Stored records
.....
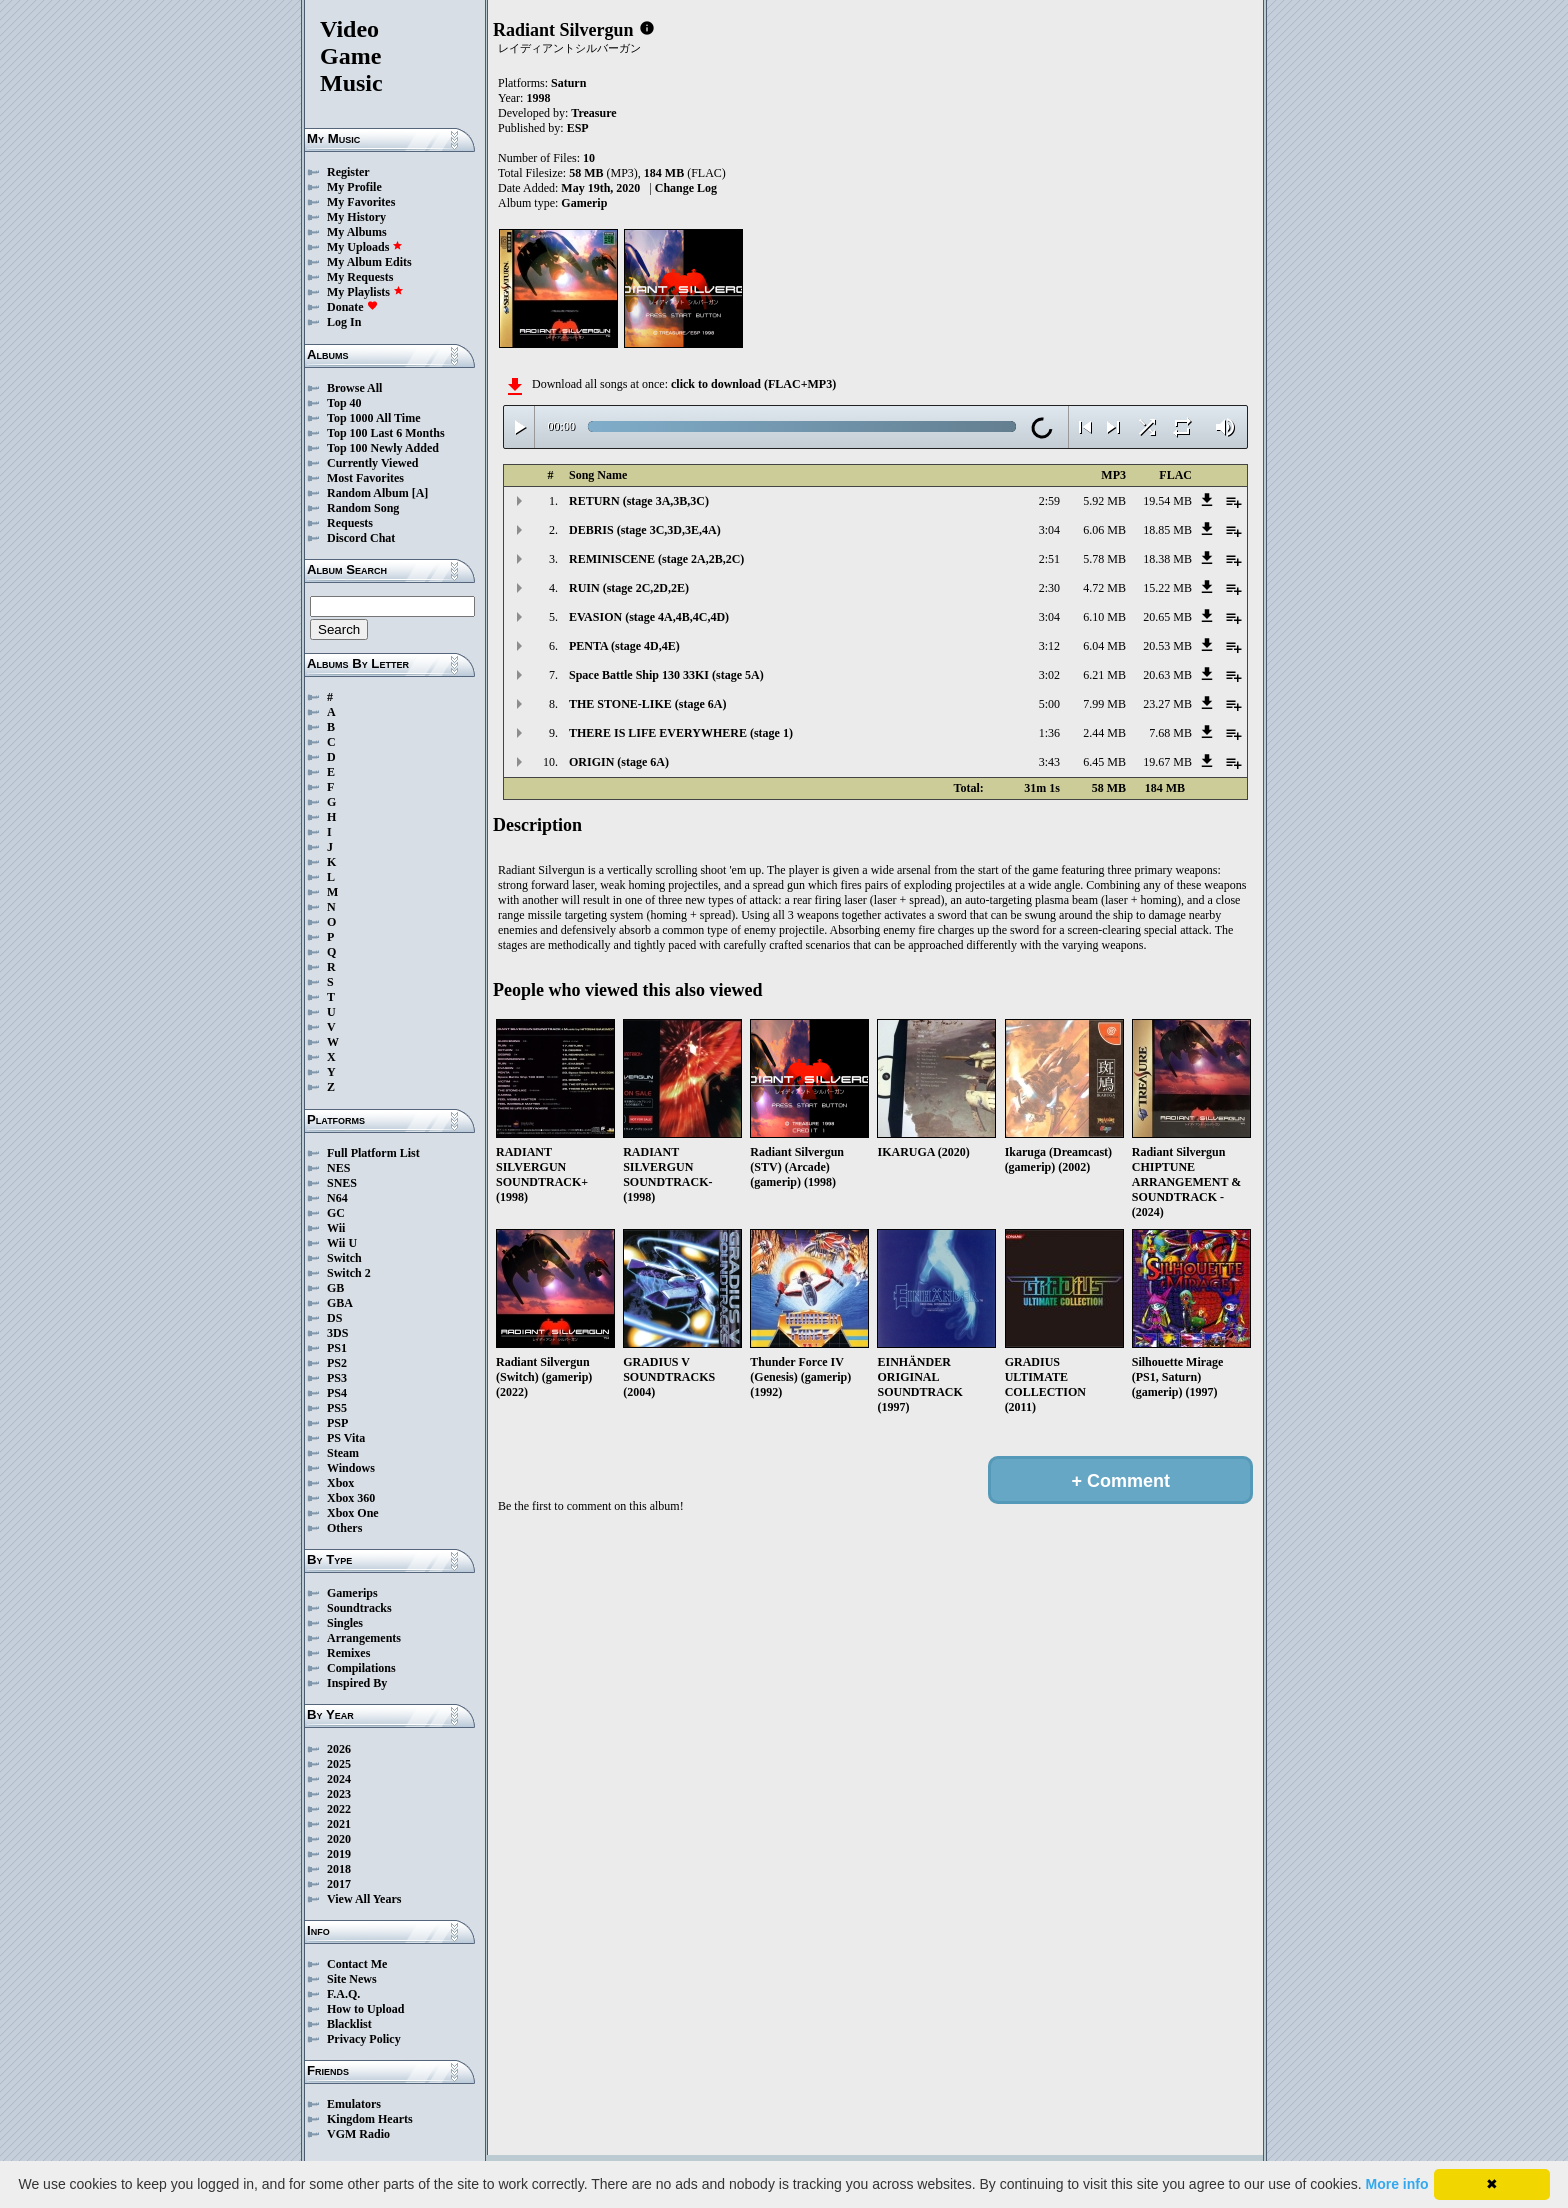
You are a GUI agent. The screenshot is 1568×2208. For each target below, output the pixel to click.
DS (334, 1318)
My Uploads (365, 247)
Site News (352, 1979)
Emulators (354, 2104)
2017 (339, 1884)
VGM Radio (358, 2134)
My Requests (360, 277)
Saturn (568, 83)
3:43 (1049, 762)
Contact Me (357, 1964)
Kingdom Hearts (370, 2119)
.....
[AIM OF THE EXERCISE]:
Nothing but the lines from the one holding "Site News (352, 1979)" through the last line of the data may be output, and each must match exactly.

[FINAL ANSWER]:
Site News (352, 1979)
Emulators (354, 2104)
2017 (339, 1884)
VGM Radio (358, 2134)
My Requests (360, 277)
Saturn (568, 83)
3:43 (1049, 762)
Contact Me (357, 1964)
Kingdom Hearts (370, 2119)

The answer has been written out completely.